Assigned task: Using the data below, count the lines that carry the string "condizioni" and write only the count.

Page-level text extractions:
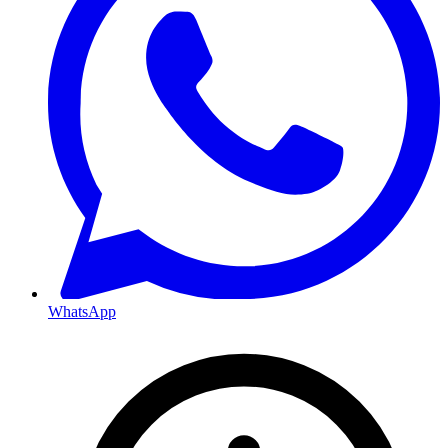
WhatsApp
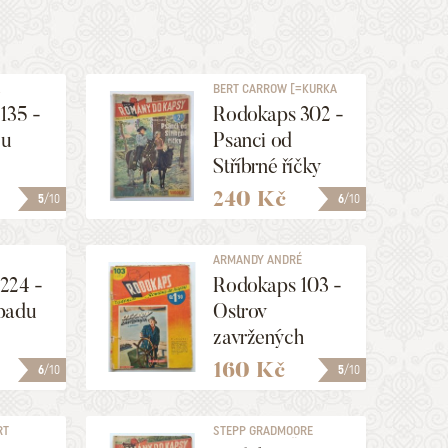
.
BERT CARROW [=KURKA
BERNARD]
135 -
Rodokaps 302 -
ou
Psanci od
Stříbrné říčky
240 Kč
5
/10
6
/10
ARMANDY ANDRÉ
224 -
Rodokaps 103 -
padu
Ostrov
zavržených
160 Kč
6
/10
5
/10
RT
STEPP GRADMOORE
[=KOSINA MILOŠ]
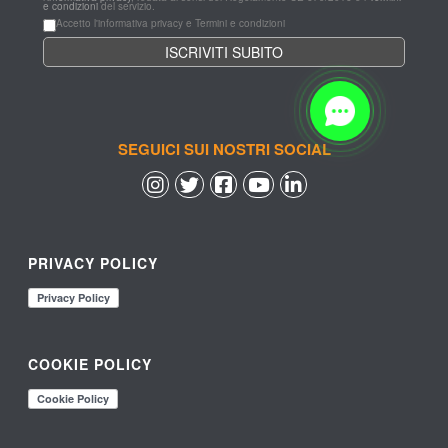
e condizioni
 del servizio.
Accetto l'informativa privacy e Termini e condizioni
SEGUICI SUI NOSTRI SOCIAL
 
 
 
 
PRIVACY POLICY
COOKIE POLICY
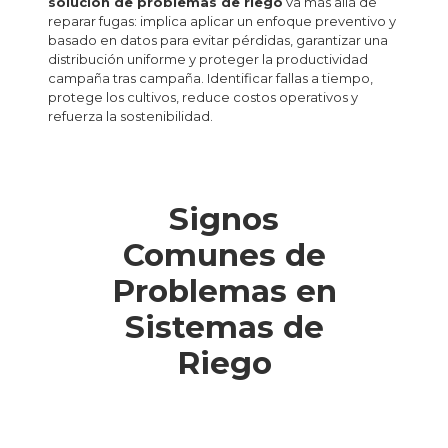
solución de problemas de riego
va más allá de
reparar fugas: implica aplicar un enfoque preventivo y
basado en datos para evitar pérdidas, garantizar una
distribución uniforme y proteger la productividad
campaña tras campaña. Identificar fallas a tiempo,
protege los cultivos, reduce costos operativos y
refuerza la sostenibilidad.
Signos
Comunes de
Problemas en
Sistemas de
Riego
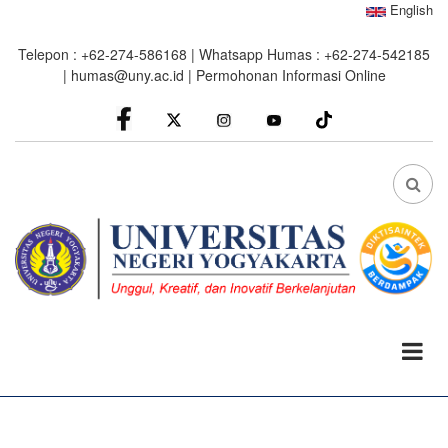
Skip
English
to
Telepon : +62-274-586168 | Whatsapp Humas : +62-274-542185
main
|
humas@uny.ac.id
|
Permohonan Informasi Online
content
facebook
Instagram
youtube
FA
FA-
SEA
DRO
TRI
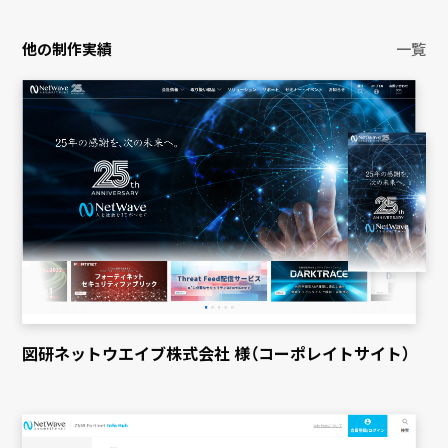
他の制作実績
一覧
図研ネットウエイブ株式会社 様（コーポレイトサイト）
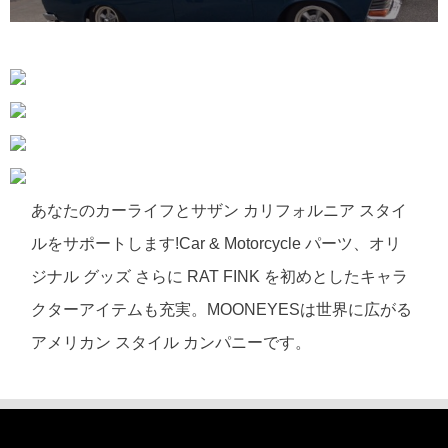
あなたのカーライフとサザン カリフォルニア スタイ
ルをサポートします!Car & Motorcycle パーツ、オリ
ジナル グッズ さらに RAT FINK を初めとしたキャラ
クターアイテムも充実。MOONEYESは世界に広がる
アメリカン スタイル カンパニーです。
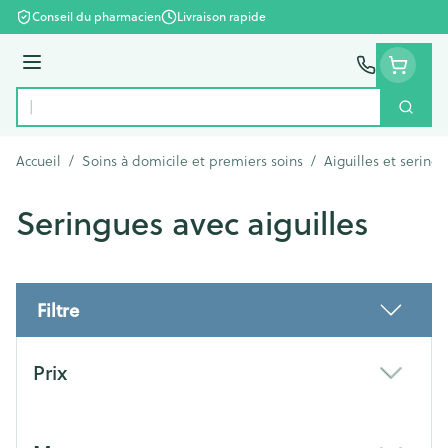
Aller au contenu
Conseil du pharmacien
Livraison rapide
Menu
Cherc
Rechercher
Accueil
/
Soins à domicile et premiers soins
/
Aiguilles et sering
Seringues avec aiguilles
Filtre
Passer à la liste des produits
Prix
filter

Answer box: 2